監視システムが重視される現代では、「セキュリティ」が「プライヴァシー」よりも優先される。ライアンは「管理社会から監視社会へ」という変化を強調する。それはフーコーが論じたパノプチコン的監視装置から、ドゥルーズが主張するリゾーム的な管理装置への移行であるとライアンは分析する。そして現代においては、「都市空間で日常生活を送れば、絶えず監視を経験することになる」と結論する。かつてヘーゲルは「都市の空気は人間を自由にする」と宣言したが、現代の都市は監視する都市へと変貌しつつある。
これとほぼ同時に、私はジャック・ドンズロの『都市が壊れるとき』(宇城輝人訳、人文書院、2012)を読んだ。主としてフランスにおける都市の崩壊を分析したものである。ドンズロはフーコー、ドゥルーズともつながりのあった社会学者であるが、1997年に刊行した『家族に介入する社会』(拙訳、新曜社、1991)では、国家・社会と家族の関係の問題を中心に考えていたが、その後は国家と都市の関係の問題へと視野を拡大してきたように見える。(私はこの『都市が壊れるとき』の書評を、「週刊読書人」6月1日号に書いた。)

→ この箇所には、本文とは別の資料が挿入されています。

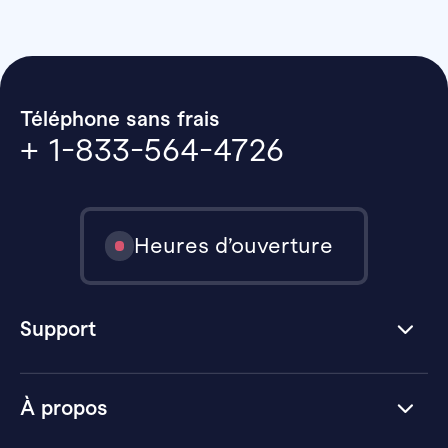
Téléphone sans frais
+ 1-833-564-4726
Heures d’ouverture
Support
À propos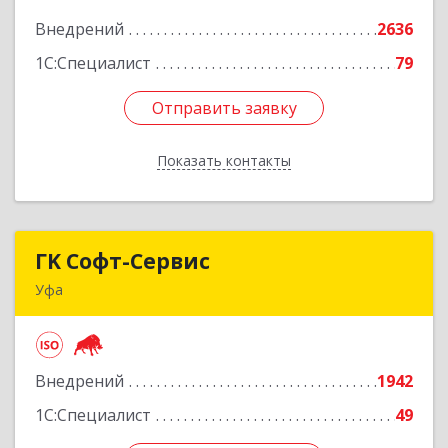
Внедрений
2636
Подробнее
1С:Специалист
79
Отправить заявку
Отправить заявку
Показать контакты
Назад
ГK Софт-Сервис
ГK Софт-Сервис
Уфа
450022, Башкортостан Респ, Уфа г, Менделеева
ул, дом № 134/7
Внедрений
1942
Подробнее
1С:Специалист
49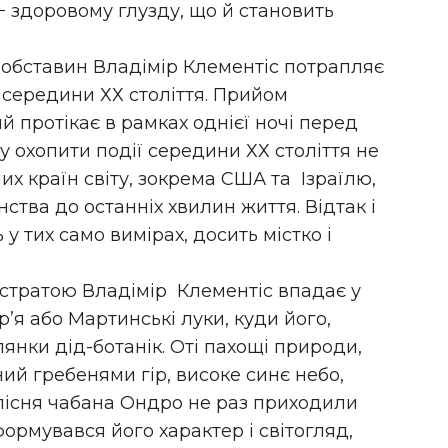
− здоровому глузду, що й становить
 обставин Владімір Клементіс потрапляє
 середини ХХ століття. Прийом
й протікає в рамках однієї ночі перед
 охопити події середини ХХ століття не
их країн світу, зокрема США та Ізраїлю,
ства до останніх хвилин життя. Відтак і
ть у тих само вимірах, досить містко і
 стратою Владімір Клементіс впадає у
ір’я або Мартинські луки, куди його,
янки дід-ботанік. Оті пахощі природи,
ий гребенями гір, високе синє небо,
пісня чабана Ондро не раз приходили
формувався його характер і світогляд,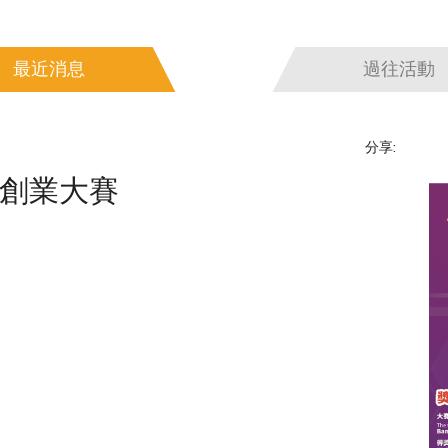
最近消息
過往活動
分享:
及創業大賽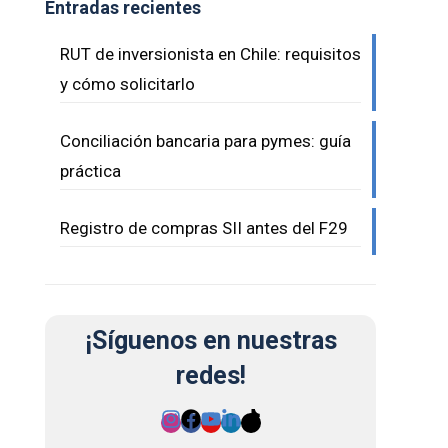
Entradas recientes
RUT de inversionista en Chile: requisitos
y cómo solicitarlo
Conciliación bancaria para pymes: guía
práctica
Registro de compras SII antes del F29
¡Síguenos en nuestras
redes!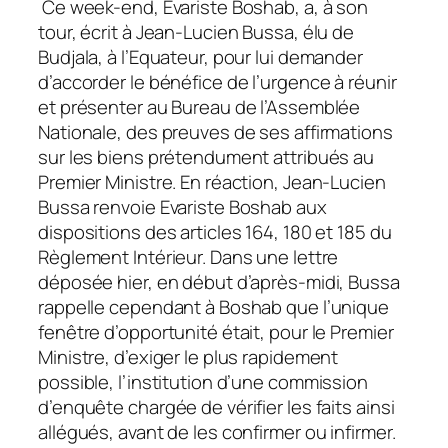
Ce week-end, Evariste Boshab, a, à son
tour, écrit à Jean-Lucien Bussa, élu de
Budjala, à l’Equateur, pour lui demander
d’accorder le bénéfice de l’urgence à réunir
et présenter au Bureau de l’Assemblée
Nationale, des preuves de ses affirmations
sur les biens prétendument attribués au
Premier Ministre. En réaction, Jean-Lucien
Bussa renvoie Evariste Boshab aux
dispositions des articles 164, 180 et 185 du
Règlement Intérieur. Dans une lettre
déposée hier, en début d’après-midi, Bussa
rappelle cependant à Boshab que l’unique
fenêtre d’opportunité était, pour le Premier
Ministre, d’exiger le plus rapidement
possible, l’institution d’une commission
d’enquête chargée de vérifier les faits ainsi
allégués, avant de les confirmer ou infirmer.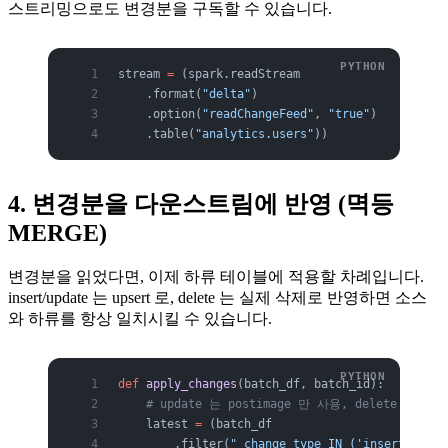
스트리밍으로도 변경분을 구독할 수 있습니다.
stream 
=
 (spark.readStream
    .format(
"delta"
)
    .option(
"readChangeFeed"
, 
"true"
)
    .table(
"analytics.users"
))
4. 변경분을 다운스트림에 반영 (멱등
MERGE)
변경분을 읽었다면, 이제 하류 테이블에 적용할 차례입니다.
insert/update 는 upsert 로, delete 는 실제 삭제로 반영하면 소스
와 하류를 항상 일치시킬 수 있습니다.
def
 apply_changes
(batch_df, batch_id):
    # update 는 postimage 만 사용, delete 와 함
    latest 
=
 (batch_df
        .filter(
"_change_type IN ('insert','upd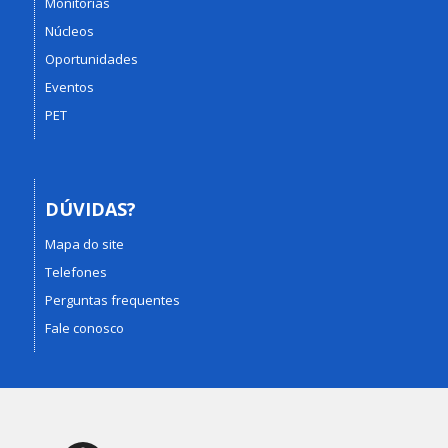
Monitorias
Núcleos
Oportunidades
Eventos
PET
DÚVIDAS?
Mapa do site
Telefones
Perguntas frequentes
Fale conosco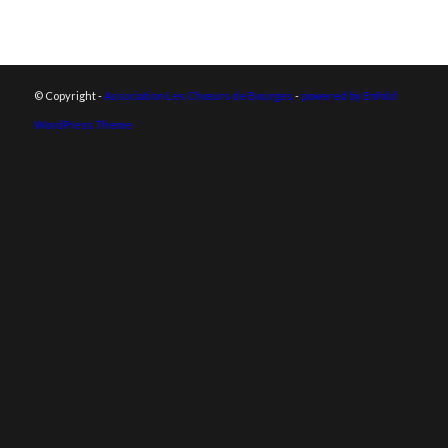
© Copyright -
Association Les Chœurs de Bourges
-
powered by Enfold
WordPress Theme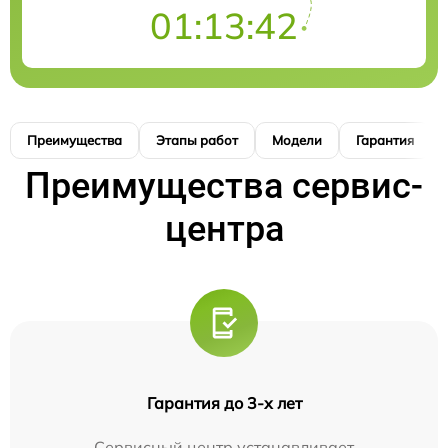
01:13:41
Преимущества
Этапы работ
Модели
Гарантия
Преимущества сервис-
центра
Гарантия до 3-х лет
Сервисный центр устанавливает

ドンズロは、従来の都市論には「住居」の問題が欠けていると指摘する。「住宅は歴史的都市のなかで二次的な地位に甘んじてきた」からである。現代フランスの都市では、「諸階級の分離を許容し、組織立てさえする」状況が進行し、そのために人間相互の関係性が希薄になって、都市が崩壊つつあると分析する。アメリカに始まるという「ゲイテッド・コミューニティ」は、かたちはさまざまであるが、中国でも、私が今年の3月に初めて行ったフィリピンでも次第に増えつつあるように見える。 特定の住民を、周囲から隔離して、「セキュリティ」を優先させる方法である。ドンズロは「社会的混在」という概念を提示したが、その実現は、なかなか困難であるように見える。1970年に、アンリ・ルフェーブルは、そのころ広く読まれていた『都市革命』において、「都市社会」(société urbaine)という概念を提示したが、ドンズロは「都市的なものによる近代化の失敗」を指摘するのであり、40年前の「都市社会」の概念は再検討されなければならない。